Page-level text extractions
= = =

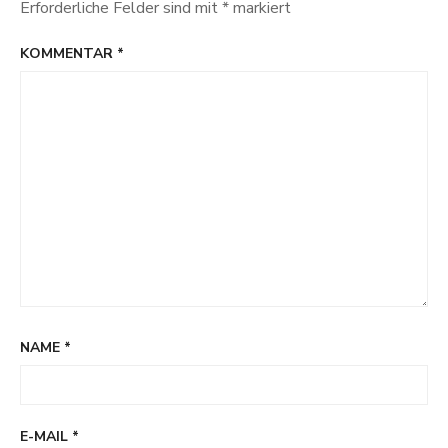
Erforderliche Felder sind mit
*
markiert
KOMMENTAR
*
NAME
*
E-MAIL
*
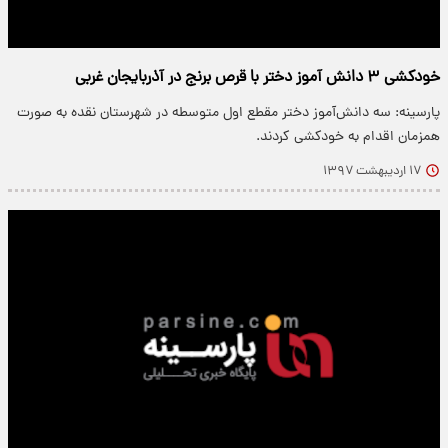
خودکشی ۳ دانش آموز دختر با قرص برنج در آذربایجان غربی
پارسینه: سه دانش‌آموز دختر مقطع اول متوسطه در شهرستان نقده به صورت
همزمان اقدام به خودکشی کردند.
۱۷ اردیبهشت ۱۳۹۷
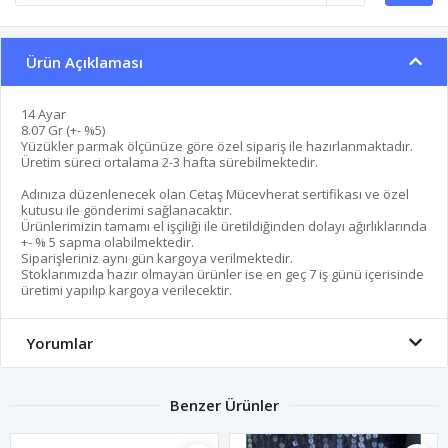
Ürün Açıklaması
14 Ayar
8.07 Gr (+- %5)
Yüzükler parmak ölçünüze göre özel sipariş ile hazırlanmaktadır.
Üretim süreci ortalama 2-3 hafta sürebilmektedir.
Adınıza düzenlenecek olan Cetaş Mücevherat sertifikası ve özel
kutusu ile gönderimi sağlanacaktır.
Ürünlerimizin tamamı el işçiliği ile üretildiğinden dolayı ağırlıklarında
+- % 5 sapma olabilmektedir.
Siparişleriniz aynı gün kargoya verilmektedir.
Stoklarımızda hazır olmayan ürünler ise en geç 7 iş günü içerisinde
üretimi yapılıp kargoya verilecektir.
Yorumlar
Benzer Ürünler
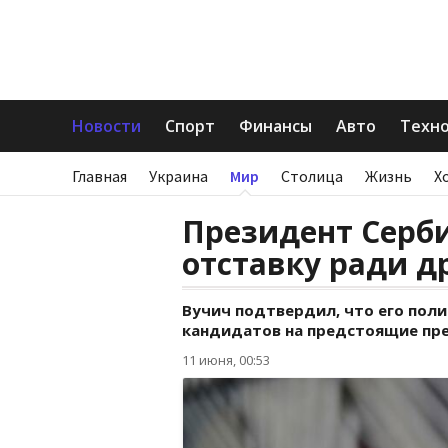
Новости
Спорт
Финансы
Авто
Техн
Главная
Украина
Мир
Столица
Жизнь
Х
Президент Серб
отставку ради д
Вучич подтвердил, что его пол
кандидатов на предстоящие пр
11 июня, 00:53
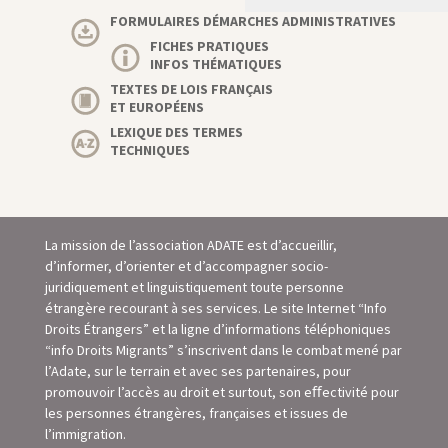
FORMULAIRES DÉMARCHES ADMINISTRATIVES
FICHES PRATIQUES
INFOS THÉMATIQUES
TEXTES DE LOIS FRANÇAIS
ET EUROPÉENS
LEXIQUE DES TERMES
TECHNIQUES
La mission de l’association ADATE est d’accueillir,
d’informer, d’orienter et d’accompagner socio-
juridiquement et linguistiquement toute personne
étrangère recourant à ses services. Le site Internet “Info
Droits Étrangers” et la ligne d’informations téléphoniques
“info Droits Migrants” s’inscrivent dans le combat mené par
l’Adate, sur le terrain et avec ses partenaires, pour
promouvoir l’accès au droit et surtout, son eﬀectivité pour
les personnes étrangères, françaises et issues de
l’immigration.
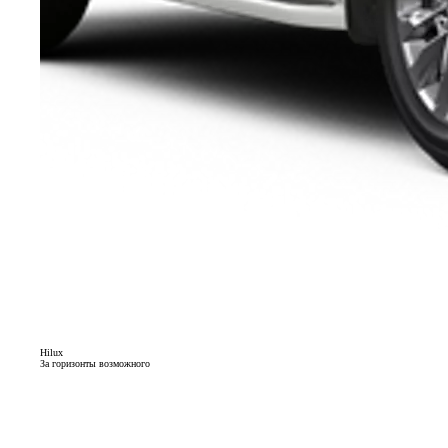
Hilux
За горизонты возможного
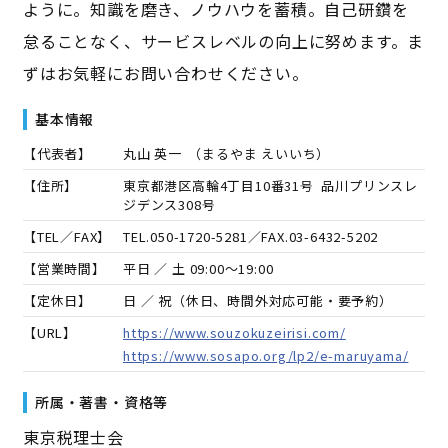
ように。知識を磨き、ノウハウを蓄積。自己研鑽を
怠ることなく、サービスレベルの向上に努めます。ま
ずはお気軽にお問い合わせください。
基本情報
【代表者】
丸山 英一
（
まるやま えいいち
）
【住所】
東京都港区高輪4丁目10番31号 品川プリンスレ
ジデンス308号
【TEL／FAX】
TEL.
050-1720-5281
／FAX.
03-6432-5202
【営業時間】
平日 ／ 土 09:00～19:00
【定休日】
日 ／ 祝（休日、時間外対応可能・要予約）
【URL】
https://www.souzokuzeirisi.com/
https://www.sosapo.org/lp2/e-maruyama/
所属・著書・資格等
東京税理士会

= = =

* EXERCISE
Find every line in the records that has the string "https", then state how many there are and nothing else.

* RESPONSE TO THE EXERCISE
2